As you know, DDR memories are not 100% efficient for anything, as there are refresh cycles, and modes to burst read/write various length blocks at a time to improve efficiency (get closer to the DDR4max).
And, what the four processors are doing (other than the one trying to write), along with any other devices contending for bandwidth.
For a reasonable estimate, I would say the slowest operation (DDR4 write) is based on the DDR4 memory with a 32 bit bus (not the Zynq MPSoC), and divide that in half.
One can add a new, wider DDR4 controller in the programmable logic, and get much higher bandwidth by a much wider memory bus if the built in DDR4 controller is not fast enough.
12-17-2015 12:24 PM
Thank you for your quick answer.
I do not plan to use any APU or RTPU. I use a zynq to benefit from lower power consumption of hardened function.
That is why I plan tu use DDR4 64b controller in the PS instead of MIG instance in the PL (There I know that I can go up to 80b at 2666Mbps).
Thank you for extracting the FAXICLK from the datasheet, I was assuming something around 600MHz, so the bottle neck may not be the DDR controller.
I need 120 to 140Gbps write bandwidth from PL to the DDR.
Maximum DDR4 64b write bandwidth is 153.6Gbps so I need 79 to 92% efficiency.
Is it something achievable in the PS?
12-17-2015 01:00 PM
The MIG in PL has a hardened part, and a soft logic part, so maybe that is still the best way to go?
12-18-2015 12:26 AM
From the power consumption point: DDR controler in the PS consume 50% less than MIG in the PL.
That is why I consider this solution (instead of Kintex Ultrascale+ based solution).
Any change to get figures of PS DDR4 bandwidth on the evaluation board xilinx have?
12-18-2015 06:51 AM
In the PL you can go wider than 32 bits. 2667Mbs in US+ -3.
12-18-2015 07:32 AM
I am interrested in the PS DDR controller.
As you may know it support DDR4, 64 bits, at 2400MHz.
Let me refocus the discution my original question:
What is the effective write only bandwidth of DDR4 memory using PS controller?
12-18-2015 07:48 AM
I thought I read that it is only 32 bits wide.
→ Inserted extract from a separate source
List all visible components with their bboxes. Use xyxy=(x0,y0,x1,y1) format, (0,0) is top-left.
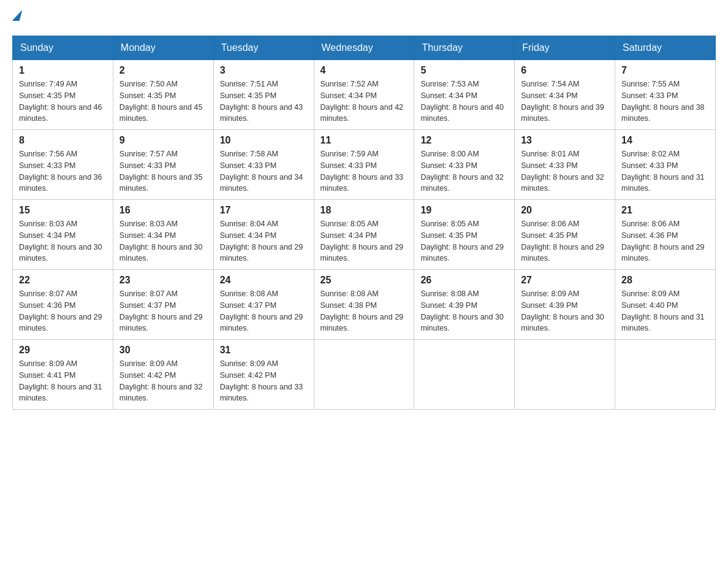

Go check.
Write efficiency seems to be alightly less than 90% at best from what I have also read.
As all this is in the documentation, I encourage you to go read them.
What isn't in the documentation is what else is going on that will take away from the total bandwidth.
As you have stated you will not be using the processors, I wonder how the DDR4 controller can be used at all: it requires setup and control from a processor, and at least enough software code to allow it to be used with the programmable logic.
If all you wanted was to get dat to and from the PL, I would not even use a MPSoC Zynq, but rather use a Virtex US+ device. Not taking advantage of the processors means a great deal of wasted power, so an all logic device is perhaps a better (lower power) choice, and bandwidth is guaranteed (you will get exactly what you designed).
12-18-2015 10:12 AM
Thank you for the answer.
DDR4 bus width is 32b or 64b according to DS891. 32b limitation is for LPDDR4.
Can you tell me where to find the 90% efficiency for PS controller. The only figure I found was for ultrascale MIS in PG150 and was 100% for sequencial write in the text and 89% in table 2-1.
APU and RTPU are not used at all. DDR controller is initialised by the CSU during the FSBL.
VUS+ and KUS+ where considered but are not selected due to planning.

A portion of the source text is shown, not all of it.